Responding to criticism that its corporate rating changes have been far too slow, particularly in the case of Enron Corp., Moody’s Investors Service said on Friday it was considering making changes in how it rates companies.

The changes, which Moody’s said it should be ready to discuss in a few weeks, could cause ratings to rise or fall much faster, affecting companies’ abilities to raise capital and in some cases, continue to operate.

A spokesman said the agency is considering a number of measures to improve the timeliness of rating actions. Moody’s is preparing a special comment on the matter, to be issued in a few weeks, he said. The changes could include more multi-notch upgrades or downgrades of company ratings; a speeding up of rating reviews into a matter of weeks, rather than a few months, and perhaps the elimination of rating outlooks, which suggest the possible future direction of a rating.

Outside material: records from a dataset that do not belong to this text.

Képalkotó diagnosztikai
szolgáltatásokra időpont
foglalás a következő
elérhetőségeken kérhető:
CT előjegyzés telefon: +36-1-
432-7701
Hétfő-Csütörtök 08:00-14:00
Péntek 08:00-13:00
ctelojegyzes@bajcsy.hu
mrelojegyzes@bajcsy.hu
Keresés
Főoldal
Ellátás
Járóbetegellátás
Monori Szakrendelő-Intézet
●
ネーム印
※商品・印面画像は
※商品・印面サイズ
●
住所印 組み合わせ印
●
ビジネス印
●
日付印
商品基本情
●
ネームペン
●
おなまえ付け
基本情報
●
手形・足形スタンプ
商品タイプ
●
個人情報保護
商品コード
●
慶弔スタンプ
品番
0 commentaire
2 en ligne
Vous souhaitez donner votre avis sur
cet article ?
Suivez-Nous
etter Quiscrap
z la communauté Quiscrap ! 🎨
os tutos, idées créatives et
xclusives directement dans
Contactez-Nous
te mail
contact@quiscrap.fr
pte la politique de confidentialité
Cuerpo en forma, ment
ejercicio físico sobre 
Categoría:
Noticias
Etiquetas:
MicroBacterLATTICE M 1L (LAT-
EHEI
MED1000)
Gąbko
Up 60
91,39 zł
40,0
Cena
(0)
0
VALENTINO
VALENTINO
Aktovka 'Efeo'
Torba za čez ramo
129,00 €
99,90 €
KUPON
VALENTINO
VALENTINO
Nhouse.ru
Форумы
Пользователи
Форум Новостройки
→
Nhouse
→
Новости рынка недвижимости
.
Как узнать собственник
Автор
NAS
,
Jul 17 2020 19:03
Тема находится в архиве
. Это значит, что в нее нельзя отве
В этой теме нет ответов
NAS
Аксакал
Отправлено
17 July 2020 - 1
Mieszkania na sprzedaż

Moody’s already changes the ratings of one in five issuers a year. Downgrades outpaced upgrades nearly 3-to-1 last year, the worst ratio since 1991.

Analysts said the changes could benefit financial markets because investors expect agencies to be better informed than the public at large. “Moody’s is correctly recognizing that the markets are becoming more volatile, and that they may need in some cases to act more quickly,” said one analyst.

On Thursday, in the wake of Enron’s unraveling, former Securities and Exchange Commission Chairman Arthur Levitt wrote in The New York Times that rating agencies have “quasi-public responsibilities” and “should show greater accountability.”

Earlier this week, S&P and Fitch said they had begun to focus more on liquidity, or the ability of companies to access the cash they need to run their businesses. Moody’s said it intends to do the same.

CreditSights Inc., a New York-based fixed-income research service, said in a report last week that a policy shift by Moody’s could have the effect of making it “more difficult for (borderline) credits to survive an economic downturn.”

“If Moody’s moves ahead with these changes,” it said, “it would mark a major structural change in the corporate bond market that could lead to structurally higher volatility.”